Wastewater permits for Springdale, Northwest Arkansas Conservation Authority headed for hearing on objections

A settling pond at the Springdale Waste Water Treatment Plant. (Arkansas Democrat-Gazette/FILE PHOTO)
A settling pond at the Springdale Waste Water Treatment Plant. (Arkansas Democrat-Gazette/FILE PHOTO)

SPRINGDALE -- The federal Environmental Protection Agency and an Oklahoma-based environmental group object to changes in permits for wastewater treatment plants for Springdale and the Northwest Arkansas Conservation Authority, triggering an administrative law judge review today on whether those permits should have been issued.

The permits would allow the authority to release a higher level of phosphorus in its treated wastewater into the Illinois River watershed and reduce the amount of testing done at the Springdale plant, state Department of Environmental Quality records show. The department issued the new permits Dec. 1.

"We're going to meet the standards whatever they are," said Heath Ward, executive director of Springdale Water Utilities. "We're meeting the old standards now."

Judge Charles Moulton for the state's Pollution Control and Ecology Commission will consider the permit objections at a hearing by telephone today. The EPA made its objections about the permits to the state commission in a Dec. 30 letter sent from the federal agency's regional office in Dallas. The Pollution Control Commission oversees the state Environmental Quality Department.

The state should have submitted a final draft of the proposed permit to the EPA before granting final approval, according to the EPA's letter. "The December 1, 2021, permit is fundamentally different from the draft permit reviewed by the EPA in December 2020," the EPA letter says.

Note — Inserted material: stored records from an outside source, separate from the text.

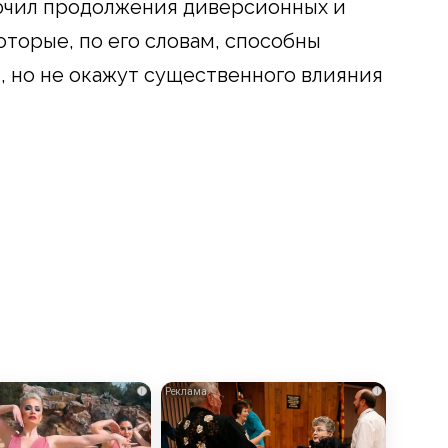
лючил продолжения диверсионных и
оторые, по его словам, способны
, но не окажут существенного влияния
i
i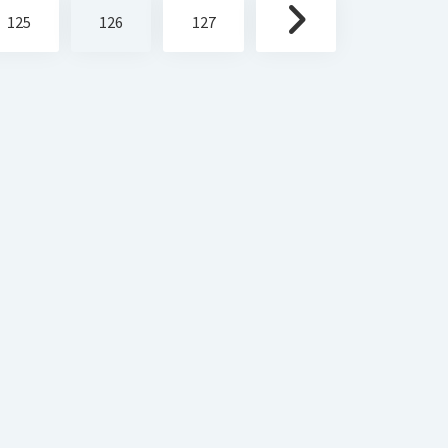
125
126
127
schule Darmstadt über Public Relations und Social Media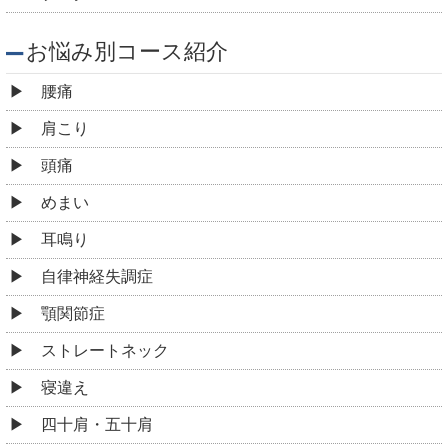
お悩み別コース紹介
腰痛
肩こり
頭痛
めまい
耳鳴り
自律神経失調症
顎関節症
ストレートネック
寝違え
四十肩・五十肩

The EPA's objections to a permit already issued is unusual, and much of today's hearing will concentrate on whether objections now are timely and who has standing on further proceedings if they are, said attorney Richard Mays of Little Rock. Mays represents the nonprofit group Save the Illinois River, which also objects to the changes in the permits. The Illinois River flows from Arkansas into Oklahoma before flowing into the Arkansas River.

The EPA's letter cites objections to both permits forwarded to the federal agency by the Oklahoma Department of Environmental Quality -- objections the Oklahoma agency now says should never have been made, according to a Jan. 12 email sent to the department's Arkansas counterpart, the Arkansas Department of Environmental Quality, and to the EPA. Ward forwarded a copy of that email.

"The agency senior leadership was surprised to see that EPA referenced comments made by Oklahoma DEQ," the Jan. 12 email from the Oklahoma department said. "After researching the matter, it was determined that a program manager submitted the comments without properly vetting them through the appropriate internal process."

The comments attributed to the Oklahoma department in the EPA's letter "are not appropriate, should not have been submitted, and should not form the basis of EPA's objection to the permit," the Jan. 12 email said. A spokeswoman for the Oklahoma department said the department had no immediate comment.